So each of v_1,...,v_4 is annihilated by (T-2I)^m for some m _< 3,
so a fortiori, all are annihilated by (T-2I)^3.
(Of course, they are also annihilated by (T-2I)^m for m > 3; but
that is an immediate consequence of being annihilated by (T-2I)^3,
so we don't need to state it -- all we need to state is the smallest
power that annihilates these elements.)
The general rule is that if a Jordan matrix has blocks of various
sizes for eigenvalue lambda, then the basis elements associated with
all these blocks will be annihilated by (T-lambda I)^m where m is
the largest of the sizes of these blocks (where I am calling n the
"size" of an nxn block).
----------------------------------------------------------------------
You ask how, in the third from last display on p.485, the authors can
make the operators (T - lambda I)^p and T commute.
They are not claiming that all operators on a vector space commute
(which is false); but are using the fact that T commutes with any
polynomial in T -- because it commutes with every power of itself,
and polynomials in T are linear combinations of powers of T.

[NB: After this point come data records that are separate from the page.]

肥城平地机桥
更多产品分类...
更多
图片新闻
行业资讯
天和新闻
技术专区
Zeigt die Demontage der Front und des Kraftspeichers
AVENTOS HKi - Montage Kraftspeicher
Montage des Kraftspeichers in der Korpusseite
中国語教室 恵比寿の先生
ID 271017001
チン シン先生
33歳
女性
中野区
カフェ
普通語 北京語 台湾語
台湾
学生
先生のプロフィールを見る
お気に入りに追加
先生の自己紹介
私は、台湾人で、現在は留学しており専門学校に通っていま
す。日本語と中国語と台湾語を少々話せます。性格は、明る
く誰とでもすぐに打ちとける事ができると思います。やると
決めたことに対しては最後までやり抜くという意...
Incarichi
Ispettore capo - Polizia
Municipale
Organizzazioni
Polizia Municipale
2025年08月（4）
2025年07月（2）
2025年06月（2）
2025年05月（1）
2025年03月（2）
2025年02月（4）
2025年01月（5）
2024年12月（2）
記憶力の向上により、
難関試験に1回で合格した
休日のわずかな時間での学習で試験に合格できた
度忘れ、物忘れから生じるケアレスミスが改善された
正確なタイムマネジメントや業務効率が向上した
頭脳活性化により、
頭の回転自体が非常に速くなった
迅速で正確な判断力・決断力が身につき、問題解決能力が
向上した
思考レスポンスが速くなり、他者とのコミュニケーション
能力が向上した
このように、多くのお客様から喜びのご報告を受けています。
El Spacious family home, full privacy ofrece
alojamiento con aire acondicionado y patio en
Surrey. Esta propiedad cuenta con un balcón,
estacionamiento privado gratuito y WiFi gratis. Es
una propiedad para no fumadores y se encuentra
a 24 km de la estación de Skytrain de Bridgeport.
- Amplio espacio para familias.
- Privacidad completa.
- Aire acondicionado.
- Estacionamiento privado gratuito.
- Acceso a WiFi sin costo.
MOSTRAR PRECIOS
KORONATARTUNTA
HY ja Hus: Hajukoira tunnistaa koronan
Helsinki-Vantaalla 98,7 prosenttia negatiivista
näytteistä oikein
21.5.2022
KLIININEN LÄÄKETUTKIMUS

----------------------------------------------------------------------
You ask how the authors reach the conclusion (T-2I)^2 (v_3) = 0 in the
middle of p.488.
As they say, they are referring to Example 1, p. 483. Did you go back
to that example and try computing (T-2I)^2 (v_3) ? Remember that the
i-th column of the matrix shows how T(v_i) is expressed in terms of
the other v_j; so it is easy to write down the effect of T on any
of the basis vectors, and from this the effect of T-2I. If in working
the computation you get a different answer, or still don't see how
to proceed, write me again.
It is important for this course to be able to do such computations,
and this particular computation is an important one for understanding
this last topic.
(After you do this computation, I suggest you go to the matrix above
that one on p. 483 --the middle display-- and, calling the corresponding
linear operator U, see what U - lambda I does to the i-th basis
vector, and from this, what (U - lambda I)^j does to that vector.)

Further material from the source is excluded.